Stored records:
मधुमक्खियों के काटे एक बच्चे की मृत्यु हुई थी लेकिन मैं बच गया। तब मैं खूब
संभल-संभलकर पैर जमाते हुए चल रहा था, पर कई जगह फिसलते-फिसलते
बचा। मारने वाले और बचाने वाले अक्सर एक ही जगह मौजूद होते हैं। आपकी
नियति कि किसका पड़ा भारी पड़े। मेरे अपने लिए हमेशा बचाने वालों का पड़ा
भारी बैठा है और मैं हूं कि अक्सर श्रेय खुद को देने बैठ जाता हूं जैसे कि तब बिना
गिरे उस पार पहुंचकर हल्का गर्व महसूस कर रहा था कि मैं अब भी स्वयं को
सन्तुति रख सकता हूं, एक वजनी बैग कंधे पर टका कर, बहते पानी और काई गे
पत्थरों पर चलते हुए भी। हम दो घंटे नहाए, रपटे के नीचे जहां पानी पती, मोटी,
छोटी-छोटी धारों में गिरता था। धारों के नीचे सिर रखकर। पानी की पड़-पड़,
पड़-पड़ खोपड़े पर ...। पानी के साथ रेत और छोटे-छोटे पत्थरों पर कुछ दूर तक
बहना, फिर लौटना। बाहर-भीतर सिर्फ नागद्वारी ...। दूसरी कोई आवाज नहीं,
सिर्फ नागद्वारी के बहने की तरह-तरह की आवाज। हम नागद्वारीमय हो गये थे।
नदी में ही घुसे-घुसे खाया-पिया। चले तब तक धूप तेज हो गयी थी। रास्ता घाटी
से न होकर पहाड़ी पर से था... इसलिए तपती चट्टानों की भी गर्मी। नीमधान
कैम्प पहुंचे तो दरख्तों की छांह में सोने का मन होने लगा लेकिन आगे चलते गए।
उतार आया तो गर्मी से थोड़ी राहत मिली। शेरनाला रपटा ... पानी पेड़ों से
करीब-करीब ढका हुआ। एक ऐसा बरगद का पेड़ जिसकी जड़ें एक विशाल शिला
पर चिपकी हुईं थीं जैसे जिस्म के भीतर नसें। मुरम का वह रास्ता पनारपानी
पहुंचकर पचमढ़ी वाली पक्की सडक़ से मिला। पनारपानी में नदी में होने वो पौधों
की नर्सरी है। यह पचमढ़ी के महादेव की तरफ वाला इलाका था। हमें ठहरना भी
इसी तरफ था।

### Work order
Copy out each line of the data exactly.

### Expected answer
मधुमक्खियों के काटे एक बच्चे की मृत्यु हुई थी लेकिन मैं बच गया। तब मैं खूब
संभल-संभलकर पैर जमाते हुए चल रहा था, पर कई जगह फिसलते-फिसलते
बचा। मारने वाले और बचाने वाले अक्सर एक ही जगह मौजूद होते हैं। आपकी
नियति कि किसका पड़ा भारी पड़े। मेरे अपने लिए हमेशा बचाने वालों का पड़ा
भारी बैठा है और मैं हूं कि अक्सर श्रेय खुद को देने बैठ जाता हूं जैसे कि तब बिना
गिरे उस पार पहुंचकर हल्का गर्व महसूस कर रहा था कि मैं अब भी स्वयं को
सन्तुति रख सकता हूं, एक वजनी बैग कंधे पर टका कर, बहते पानी और काई गे
पत्थरों पर चलते हुए भी। हम दो घंटे नहाए, रपटे के नीचे जहां पानी पती, मोटी,
छोटी-छोटी धारों में गिरता था। धारों के नीचे सिर रखकर। पानी की पड़-पड़,
पड़-पड़ खोपड़े पर ...। पानी के साथ रेत और छोटे-छोटे पत्थरों पर कुछ दूर तक
बहना, फिर लौटना। बाहर-भीतर सिर्फ नागद्वारी ...। दूसरी कोई आवाज नहीं,
सिर्फ नागद्वारी के बहने की तरह-तरह की आवाज। हम नागद्वारीमय हो गये थे।
नदी में ही घुसे-घुसे खाया-पिया। चले तब तक धूप तेज हो गयी थी। रास्ता घाटी
से न होकर पहाड़ी पर से था... इसलिए तपती चट्टानों की भी गर्मी। नीमधान
कैम्प पहुंचे तो दरख्तों की छांह में सोने का मन होने लगा लेकिन आगे चलते गए।
उतार आया तो गर्मी से थोड़ी राहत मिली। शेरनाला रपटा ... पानी पेड़ों से
करीब-करीब ढका हुआ। एक ऐसा बरगद का पेड़ जिसकी जड़ें एक विशाल शिला
पर चिपकी हुईं थीं जैसे जिस्म के भीतर नसें। मुरम का वह रास्ता पनारपानी
पहुंचकर पचमढ़ी वाली पक्की सडक़ से मिला। पनारपानी में नदी में होने वो पौधों
की नर्सरी है। यह पचमढ़ी के महादेव की तरफ वाला इलाका था। हमें ठहरना भी
इसी तरफ था।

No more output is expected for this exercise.